もとより、学生たちの運動に対する考え方には、それぞれに違いがある。つまり、穏健なものもあれば、過激なものもある。だが、政治的な運動においては、多少の「実力行使」すら「世間」が認めない、きわめてナーバスな今の日本社会においては、どのような党派であろうと、過激な行動などしてはいない。したがって、そんな状況下における「学生たちによる反体制運動の記録」となると、どうしても単調なものとならざるを得ない憾みがある。だが、それを押してでも、著者は使命感を持って、彼らの記録を残そうとしたのである。
「陽の当たることの稀なところで頑張っている(頑張った)若者たちに、光を当てる」という意図があった以上、例えば、有名になったSEALDsの中でも、光が当てられるのは、SEALDsの顔であったようなメンバーではなく、それ以外の人たちだし、その点で、本書で注目すべきは「民青や過激派、独自グループ」といった、ほとんどマスコミが取り上げようとはしない若者たちを取り上げている点であろう。
無論、スマートで非暴力で動員力もあったSEALDsに比べれば、こうした若者たちのグループは、「世間受けしない」という弱点を持っていた。
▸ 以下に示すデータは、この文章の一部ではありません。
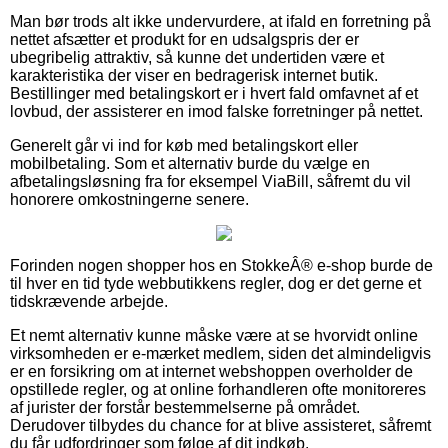
Man bør trods alt ikke undervurdere, at ifald en forretning på
nettet afsætter et produkt for en udsalgspris der er
ubegribelig attraktiv, så kunne det undertiden være et
karakteristika der viser en bedragerisk internet butik.
Bestillinger med betalingskort er i hvert fald omfavnet af et
lovbud, der assisterer en imod falske forretninger på nettet.
Generelt går vi ind for køb med betalingskort eller
mobilbetaling. Som et alternativ burde du vælge en
afbetalingsløsning fra for eksempel ViaBill, såfremt du vil
honorere omkostningerne senere.
Forinden nogen shopper hos en StokkeÂ® e-shop burde de
til hver en tid tyde webbutikkens regler, dog er det gerne et
tidskrævende arbejde.
Et nemt alternativ kunne måske være at se hvorvidt online
virksomheden er e-mærket medlem, siden det almindeligvis
er en forsikring om at internet webshoppen overholder de
opstillede regler, og at online forhandleren ofte monitoreres
af jurister der forstår bestemmelserne på området.
Derudover tilbydes du chance for at blive assisteret, såfremt
du får udfordringer som følge af dit indkøb.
つまり「政治臭が強すぎる(プロっぽさが嫌)」「狂信的な暴力性が嫌」「泡沫すぎて、どうでもいい」といった印象を持たれているために、読者の共感を呼ぶ記事にはなりにくかったのだろう。
だが、そういう大雑把な印象論ではなく、若者たちの個々に注目するならば、そこには決して軽んじることのできない、それぞれに必死なほどの「真剣な想い」のあることに、私たちは気付くべきであろう。
たしかに彼らには「弱点」があるし、なによりもその「思想」において、「未熟さ」や「一面性」あるいは「偏頗な極端さ」があるかもしれない。だが、それをあげつらう年長者やあるいは同世代が、いったいどれだけ日本の現状について、真剣に考えているだろうか。考えを深めてきたなどと言えようか。結局のところ、ほとんどの者は、多数派であることに胡座をかき、自身が政治的な主体者であることなど忘れ、見物客の素人評論家のような無責任さで、知ったかぶりの軽薄な論評を語っているだけではないだろうか。
学生たちの場合、政治的な問題についてどんなに懸命に勉強したとしても、10年も勉強しているわけではない。「今の日本はおかしい」「今の日本の政治はおかしい」という素朴な疑念に発して、せいぜい5年にも満たない期間で、彼らは必死に勉強して、彼らなりの理論を構築し、人に向けても語っているのである。
それを、十年以上、あるいは数十年も勉強することができたはずの、しかし実際には、受け売りの「床屋政談」くらいしかできない大人たちが、年長者が、彼らの「未熟さ」や「一面性」あるいは「偏頗な極端さ」をあげつらい、嘲笑うことなど、どうして出来るものなのか。したり顔で「あいつらは、世間というものがわかっていない」などと言う大人たちは、実際のところ「長いものに、むざむざと巻かれるしか能のなかった、負け犬」なのではないのか。
そうだ。自身を突き放して客観視できるほどの大人なら、たとえ彼らに少々の難点や弱点があろうと、彼らの熱意を肯定的に受け止めることができるはずだ。そして、彼らを励まし、時には彼らと議論しあうこともできるはずだ。
しかし、実際のところ、そんなことをする自信のある大人など、ごく稀であろう。遠くからヤジを飛ばすことしかできない「クズのような大人」が、「未熟ながらも、現場で戦っている若者」たちを嘲笑するというのは、あまりにも情けなくはないだろうか。
私は、本書を読みながら「頑張ってくれ」「御免な」「俺もできることはするよ、大したことはできないけど」と、そんなことを考えていた。
私だって、だてに馬齢を重ねてきたわけではないから、「正義は必ず勝つ」などとは思っていない。実際、正義はしばしば敗れる。本物の正義も、勘違いの正義も含めて、正義はしばしば敗れ去るのだ。
しかし私は「それでも正義は死なない」とも信じている。何度敗れても、またそこから立ち上がってくるのが正義であり、それを体現するのが、だれよりも「若者たち」なのだ。
繰り返すが、彼らの運動が完璧でないことは言うまでもない。また、彼ら自身、決して完璧ではないし、自分で語っているほど立派でもないだろう。人間というのは、本当に恥ずかしいことは語れないし、どうしても自身を美化してしまいがちだからだ。だが、それを差し引いても、彼らの「行動」は賞賛に値する。
むろん「行動」が全てではないし、行動すれば良いというものではないけれど、だからと言って、自身の「口先人間」ぶりを正当化する人間ほど醜いものもないし、そんな人間が、行動する若者たちに劣るというのは、言うまでもないだろう。
考えることも、論評することも大切だ。しかし、それは「現実に働きかける」ことの一環であることを忘れてはならないと思う。
そして、完璧ではなくとも、前のめりになって走り出した若者たちを、決して笑ってはならないと思う。自分が動けないのなら、せめて、それを恥じる心を持って、後方支援に当たるくらいの気持ちはあっていいだろう。
「若者たちの行動の記録」を読みながら、私は「年長者のなすべきこと」を考えさせられていた。
だが、その程度の読者すら、今の日本に、いったいどれくらいいるのだろうか。あなたの胸は、いま、少しでも「痛み」を感じているだろうか。